#### [Records for the task]
_ _ _ _ _

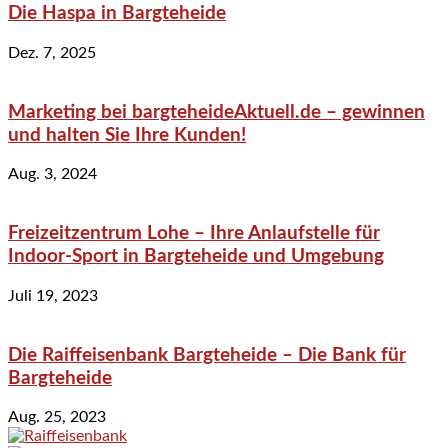
Die Haspa in Bargteheide
Dez. 7, 2025
Marketing bei bargteheideAktuell.de – gewinnen
und halten Sie Ihre Kunden!
Aug. 3, 2024
Freizeitzentrum Lohe – Ihre Anlaufstelle für
Indoor-Sport in Bargteheide und Umgebung
Juli 19, 2023
Die Raiffeisenbank Bargteheide – Die Bank für
Bargteheide
Aug. 25, 2023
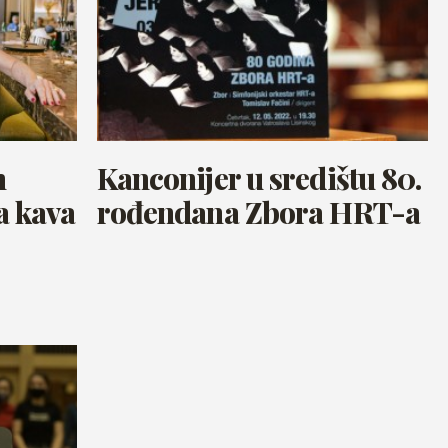
n
Kanconijer u središtu 80.
a kava
rođendana Zbora HRT-a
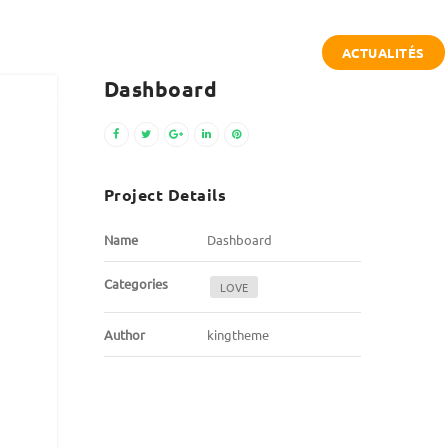
ACTUALITÉS
DE D’ÉCHAPPÉE
DEVENIR PARTENAIRE
Dashboard
Project Details
Name
Dashboard
Categories
LOVE
Author
kingtheme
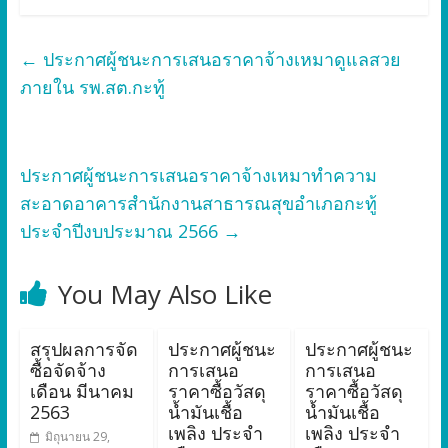
←
ประกาศผู้ชนะการเสนอราคาจ้างเหมาดูแลสวย
ภายใน รพ.สต.กะทู้
ประกาศผู้ชนะการเสนอราคาจ้างเหมาทำความ
สะอาดอาคารสำนักงานสาธารณสุขอำเภอกะทู้
ประจำปีงบประมาณ 2566
→
You May Also Like
สรุปผลการจัด
ประกาศผู้ชนะ
ประกาศผู้ชนะ
ซื้อจัดจ้าง
การเสนอ
การเสนอ
เดือน มีนาคม
ราคาซื้อวัสดุ
ราคาซื้อวัสดุ
2563
น้ำมันเชื้อ
น้ำมันเชื้อ
เพลิง ประจำ
เพลิง ประจำ
มิถุนายน 29,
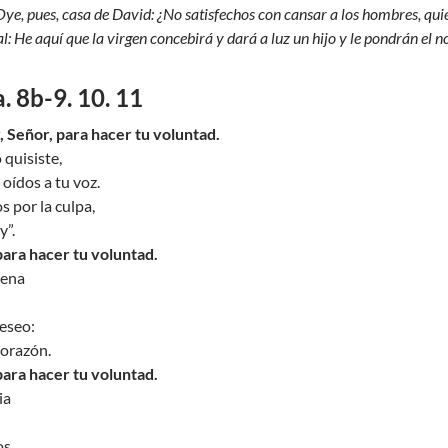
Oye, pues, casa de David: ¿No satisfechos con cansar a los hombres, qu
al: He aquí que la virgen concebirá y dará a luz un hijo y le pondrán 
. 8b-9. 10. 11
y, Señor, para hacer tu voluntad.
o quisiste,
 oídos a tu voz.
s por la culpa,
y”.
para hacer tu voluntad.
dena
deseo:
corazón.
para hacer tu voluntad.
ia
os,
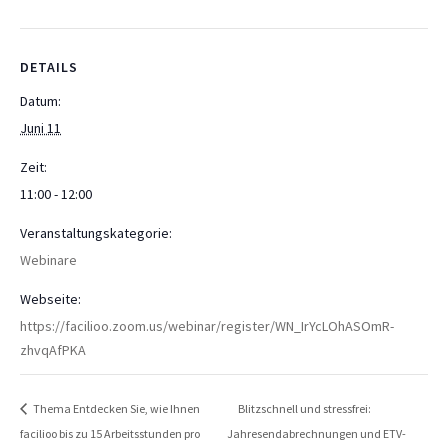
DETAILS
Datum:
Juni 11
Zeit:
11:00 - 12:00
Veranstaltungskategorie:
Webinare
Webseite:
https://facilioo.zoom.us/webinar/register/WN_IrYcLOhASOmR-
zhvqAfPKA
Thema Entdecken Sie, wie Ihnen
Blitzschnell und stressfrei:
facilioo bis zu 15 Arbeitsstunden pro
Jahresendabrechnungen und ETV-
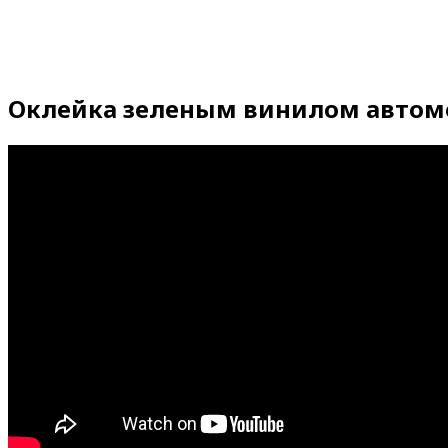
Оклейка зеленым винилом автомоб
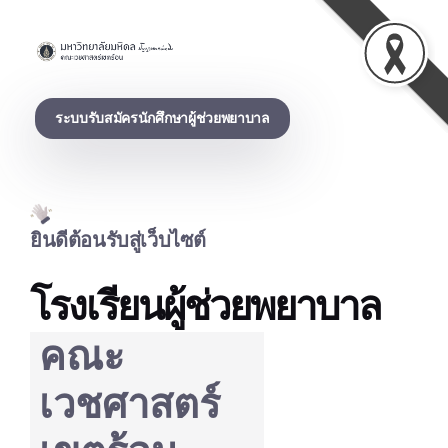
Practical Nursing School, โรงเรียนผู้ช่วยพยาบาล
ระบบรับสมัครนักศึกษาผู้ช่วยพยาบาล
ยินดีต้อนรับสู่เว็บไซต์
โรงเรียนผู้ช่วยพยาบาล
คณะ
เวชศาสตร์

_ _ _ _ _

#### [About this exercise]
Please repeat, exactly and only, the lines from the one containing "ระบบรับสมัครนักศึกษาผู้ช่วยพยาบาล" through the last line of the records, both included.

#### [Task solution]
ระบบรับสมัครนักศึกษาผู้ช่วยพยาบาล
ยินดีต้อนรับสู่เว็บไซต์
โรงเรียนผู้ช่วยพยาบาล
คณะ
เวชศาสตร์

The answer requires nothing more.